By Christopher Lawrence
Las Vegas Review-Journal
“You don’t think this is an odd thing to tell me?”
It’s a question posed by an attorney known only as The Counselor (Michael Fassbender) to Reiner (Javier Bardem), a flashy nightclub owner, after he delights in sharing a particularly graphic, erotic, yet ultimately hilarious yarn.
Reiner’s story is, in fact, a very odd thing to tell someone. But, then, “The Counselor” is full of little else but odd things, many of which are told to people against their will.
With his first screenplay, Cormac McCarthy (“No Country for Old Men”) and director Ridley Scott have unleashed what’s either a soon-to-be-legendary misfire destined for a midnight cult audience or a work of staggering genius that operates on a level too advanced for me to grasp.
I’m leaning toward the former, but it’s pretty much a pick ’em.
The plot, such as it is, revolves around The Counselor’s efforts to make some quick cash through a drug deal facilitated by Reiner and a verbose middleman named Westray (Brad Pitt), who looks like the frontman for an alt-country collective.
Both go out of their way to warn him of the dangers involved. But, either despite or because of his recent engagement to the lovely Laura (Penelope Cruz), The Counselor goes through with the deal, with predictably disastrous results.
Set mostly in El Paso, Texas, with side trips to Amsterdam, London, Chicago and Boise, Idaho, the sexually charged crime drama is a little bit “Traffic,” a little bit FX’s “The Bridge,” and a whole lot bonkers.
“The Counselor’s” real highlight — or lowlight, depending upon your point of view — is Reiner’s girlfriend, Malkina (Cameron Diaz).
First seen chasing a cheetah on a horse — she’s on the horse, the cheetah isn’t; that would be too weird even for this — Malkina sports a gold tooth, gleaming silver nails and jewelry the size of small birds.
She enters a confessional to quiz a priest on all the dirty sex stuff he hears, tries to seduce Cruz’s Laura while lounging mostly naked by a swimming pool, and at one point, the focus of Reiner’s aforementioned “odd thing,” she makes love to the windshield of a Ferrari.
Let that sink in for a minute.
It’s the sort of role Madonna would have played, or at least fought vigorously for, back in the day. But Malkina is given a run for her seemingly bottomless supply of money by Reiner.
With his finger-in-a-light-socket hair, he’s a Versace cowboy who’s never met a dozen colors he doesn’t like. Reiner literally lives in a glass house. Together, they’re like the lyrics to Lorde’s “Royals” sprung to life.
With all that going on, it’s no surprise that they completely overshadow The Counselor. Although when things get really, really bad, in ways that are too muddled to comprehend, Fassbender gets to weep so violently he snots himself. Nearly two hours worth of emotion are condensed into that one scene.
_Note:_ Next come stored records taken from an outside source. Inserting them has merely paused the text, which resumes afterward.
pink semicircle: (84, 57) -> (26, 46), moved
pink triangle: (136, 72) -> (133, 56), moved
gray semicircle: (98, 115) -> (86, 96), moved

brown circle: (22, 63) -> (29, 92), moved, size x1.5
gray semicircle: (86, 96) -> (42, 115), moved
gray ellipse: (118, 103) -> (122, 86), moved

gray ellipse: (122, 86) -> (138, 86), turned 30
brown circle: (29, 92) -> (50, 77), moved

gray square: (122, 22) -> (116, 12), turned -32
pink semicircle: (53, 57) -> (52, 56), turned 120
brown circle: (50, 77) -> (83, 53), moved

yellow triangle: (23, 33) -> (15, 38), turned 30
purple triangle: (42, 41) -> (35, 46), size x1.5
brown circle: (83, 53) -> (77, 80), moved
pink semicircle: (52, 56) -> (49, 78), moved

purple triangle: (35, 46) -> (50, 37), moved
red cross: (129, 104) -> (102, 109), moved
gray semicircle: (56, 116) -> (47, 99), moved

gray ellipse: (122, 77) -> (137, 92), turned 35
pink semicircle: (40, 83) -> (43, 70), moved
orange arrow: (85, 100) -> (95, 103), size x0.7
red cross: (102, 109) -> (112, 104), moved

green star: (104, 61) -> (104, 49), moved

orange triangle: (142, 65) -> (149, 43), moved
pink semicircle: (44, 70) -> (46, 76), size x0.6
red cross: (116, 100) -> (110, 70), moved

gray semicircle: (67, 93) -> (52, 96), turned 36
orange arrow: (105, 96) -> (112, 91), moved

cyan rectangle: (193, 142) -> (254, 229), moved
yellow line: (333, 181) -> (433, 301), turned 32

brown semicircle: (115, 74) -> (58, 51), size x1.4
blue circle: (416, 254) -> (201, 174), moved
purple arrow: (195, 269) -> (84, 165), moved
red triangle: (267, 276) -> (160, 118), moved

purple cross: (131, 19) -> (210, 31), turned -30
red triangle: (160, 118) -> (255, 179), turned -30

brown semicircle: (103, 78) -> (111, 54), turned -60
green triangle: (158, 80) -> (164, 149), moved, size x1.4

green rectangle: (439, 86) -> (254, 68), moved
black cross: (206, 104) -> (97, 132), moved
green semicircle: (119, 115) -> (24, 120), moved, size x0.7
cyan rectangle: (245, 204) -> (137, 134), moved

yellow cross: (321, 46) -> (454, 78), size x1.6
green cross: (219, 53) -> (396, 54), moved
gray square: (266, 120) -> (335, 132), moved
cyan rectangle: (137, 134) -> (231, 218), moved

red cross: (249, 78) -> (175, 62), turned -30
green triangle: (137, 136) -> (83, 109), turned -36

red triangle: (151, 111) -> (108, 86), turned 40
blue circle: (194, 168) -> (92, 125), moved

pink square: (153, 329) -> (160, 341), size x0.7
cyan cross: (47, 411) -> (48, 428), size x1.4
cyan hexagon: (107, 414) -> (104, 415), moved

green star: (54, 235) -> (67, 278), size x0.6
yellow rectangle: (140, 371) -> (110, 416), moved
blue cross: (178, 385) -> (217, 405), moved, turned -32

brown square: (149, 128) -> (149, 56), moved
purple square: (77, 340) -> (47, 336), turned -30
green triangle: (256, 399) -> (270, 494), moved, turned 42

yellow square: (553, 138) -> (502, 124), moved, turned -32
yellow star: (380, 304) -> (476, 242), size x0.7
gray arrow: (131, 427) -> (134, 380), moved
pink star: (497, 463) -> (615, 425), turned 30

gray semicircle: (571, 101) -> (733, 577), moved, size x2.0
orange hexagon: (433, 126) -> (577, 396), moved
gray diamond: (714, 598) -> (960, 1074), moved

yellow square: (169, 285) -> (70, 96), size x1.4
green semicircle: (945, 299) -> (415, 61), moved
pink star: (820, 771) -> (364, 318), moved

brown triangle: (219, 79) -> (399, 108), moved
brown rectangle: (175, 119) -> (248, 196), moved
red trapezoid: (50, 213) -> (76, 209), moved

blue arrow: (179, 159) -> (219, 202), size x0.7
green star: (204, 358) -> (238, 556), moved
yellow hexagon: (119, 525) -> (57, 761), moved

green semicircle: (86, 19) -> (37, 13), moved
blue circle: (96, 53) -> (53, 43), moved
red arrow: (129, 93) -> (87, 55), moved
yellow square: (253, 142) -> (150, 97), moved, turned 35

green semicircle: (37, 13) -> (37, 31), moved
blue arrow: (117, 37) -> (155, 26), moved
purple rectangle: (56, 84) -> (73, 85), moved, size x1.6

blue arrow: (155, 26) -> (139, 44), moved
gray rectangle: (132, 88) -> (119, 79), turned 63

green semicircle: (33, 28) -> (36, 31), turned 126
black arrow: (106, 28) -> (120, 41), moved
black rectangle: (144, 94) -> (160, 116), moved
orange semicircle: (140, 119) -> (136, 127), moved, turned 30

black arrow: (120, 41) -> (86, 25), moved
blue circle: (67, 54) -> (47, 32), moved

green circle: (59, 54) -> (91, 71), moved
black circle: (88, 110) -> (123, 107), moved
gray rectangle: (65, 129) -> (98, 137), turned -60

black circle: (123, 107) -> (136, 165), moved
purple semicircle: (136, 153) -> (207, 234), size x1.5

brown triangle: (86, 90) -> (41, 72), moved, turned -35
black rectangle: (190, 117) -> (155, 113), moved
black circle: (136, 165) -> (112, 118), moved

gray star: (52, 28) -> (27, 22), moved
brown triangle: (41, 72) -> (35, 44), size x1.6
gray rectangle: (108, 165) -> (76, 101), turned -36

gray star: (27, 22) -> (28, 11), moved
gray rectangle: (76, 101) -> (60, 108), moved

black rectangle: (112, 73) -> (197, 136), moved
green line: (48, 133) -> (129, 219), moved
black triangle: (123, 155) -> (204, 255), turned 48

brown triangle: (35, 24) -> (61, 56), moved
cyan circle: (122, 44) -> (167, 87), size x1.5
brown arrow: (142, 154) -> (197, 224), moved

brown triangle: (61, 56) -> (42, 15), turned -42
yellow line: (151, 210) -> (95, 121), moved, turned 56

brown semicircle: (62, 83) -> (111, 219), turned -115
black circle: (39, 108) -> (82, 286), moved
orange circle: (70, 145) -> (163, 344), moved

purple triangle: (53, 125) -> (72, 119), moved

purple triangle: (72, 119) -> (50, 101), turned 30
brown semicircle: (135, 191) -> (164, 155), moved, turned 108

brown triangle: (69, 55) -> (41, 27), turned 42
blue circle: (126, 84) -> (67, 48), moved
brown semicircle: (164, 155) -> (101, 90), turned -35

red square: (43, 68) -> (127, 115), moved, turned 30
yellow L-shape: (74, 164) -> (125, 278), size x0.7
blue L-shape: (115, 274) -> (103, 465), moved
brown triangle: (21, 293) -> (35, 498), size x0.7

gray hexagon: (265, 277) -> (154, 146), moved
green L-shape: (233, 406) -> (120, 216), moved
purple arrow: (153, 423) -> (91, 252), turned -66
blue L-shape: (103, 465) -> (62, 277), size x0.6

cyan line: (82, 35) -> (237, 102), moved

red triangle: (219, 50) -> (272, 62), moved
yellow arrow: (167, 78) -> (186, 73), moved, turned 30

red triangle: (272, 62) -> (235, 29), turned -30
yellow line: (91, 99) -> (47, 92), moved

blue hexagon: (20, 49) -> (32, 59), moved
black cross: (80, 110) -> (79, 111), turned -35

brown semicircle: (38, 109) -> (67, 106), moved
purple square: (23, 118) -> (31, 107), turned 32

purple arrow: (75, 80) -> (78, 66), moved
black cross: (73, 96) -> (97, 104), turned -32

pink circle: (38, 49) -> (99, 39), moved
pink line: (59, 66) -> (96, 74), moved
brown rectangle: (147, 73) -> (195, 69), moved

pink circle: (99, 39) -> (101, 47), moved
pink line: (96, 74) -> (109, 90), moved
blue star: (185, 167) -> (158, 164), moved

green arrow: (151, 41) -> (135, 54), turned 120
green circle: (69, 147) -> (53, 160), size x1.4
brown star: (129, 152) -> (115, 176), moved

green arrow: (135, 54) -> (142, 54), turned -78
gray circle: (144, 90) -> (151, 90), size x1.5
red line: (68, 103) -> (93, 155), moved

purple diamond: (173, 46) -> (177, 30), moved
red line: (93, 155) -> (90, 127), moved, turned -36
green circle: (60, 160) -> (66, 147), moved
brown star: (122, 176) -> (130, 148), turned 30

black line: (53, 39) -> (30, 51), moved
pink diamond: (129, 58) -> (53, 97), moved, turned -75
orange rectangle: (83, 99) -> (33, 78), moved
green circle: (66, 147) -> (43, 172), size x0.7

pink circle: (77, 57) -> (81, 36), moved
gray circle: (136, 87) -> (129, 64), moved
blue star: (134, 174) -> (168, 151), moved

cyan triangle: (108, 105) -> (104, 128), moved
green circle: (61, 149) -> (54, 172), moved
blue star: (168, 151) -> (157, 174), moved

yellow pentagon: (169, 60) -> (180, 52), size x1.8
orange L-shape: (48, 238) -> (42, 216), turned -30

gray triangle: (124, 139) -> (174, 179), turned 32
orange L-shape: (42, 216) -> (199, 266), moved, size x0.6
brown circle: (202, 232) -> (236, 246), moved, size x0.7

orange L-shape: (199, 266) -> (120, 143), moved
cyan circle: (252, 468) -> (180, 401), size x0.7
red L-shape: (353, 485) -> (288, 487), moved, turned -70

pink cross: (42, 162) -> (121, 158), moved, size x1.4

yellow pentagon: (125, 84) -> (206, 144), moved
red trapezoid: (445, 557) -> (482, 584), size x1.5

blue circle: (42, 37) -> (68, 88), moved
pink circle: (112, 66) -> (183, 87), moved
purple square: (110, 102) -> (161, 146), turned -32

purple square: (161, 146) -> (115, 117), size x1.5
Of all the many things “The Counselor” is, natural isn’t one of them. But it’s difficult to sound anything like a human being while delivering such throwaway lines as “I never knew my parents. They were thrown out of a helicopter into the Atlantic Ocean when I was 3.”
McCarthy’s dense dialogue and peculiar rhythms leave pretty much everyone at one point or another to sound as though they’re reciting a language they don’t fully comprehend. Portions of the script may as well have been written in Aramaic. And there are long, curious stretches where, gun to my head, I couldn’t tell you what was happening or to whom.
Odds are, it involved either sex or money.
But I’d happily go back for some further investigation.